:: Data for this exercise ::
• • •

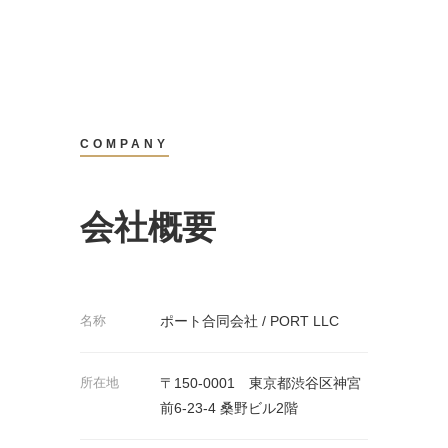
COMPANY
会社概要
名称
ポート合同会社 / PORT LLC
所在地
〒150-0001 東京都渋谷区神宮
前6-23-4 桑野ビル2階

• • •

:: Exercise ::
The whole listing above is to be printed again exactly; pictures stay out of it.

:: Solution to this task ::
COMPANY
会社概要
名称
ポート合同会社 / PORT LLC
所在地
〒150-0001 東京都渋谷区神宮
前6-23-4 桑野ビル2階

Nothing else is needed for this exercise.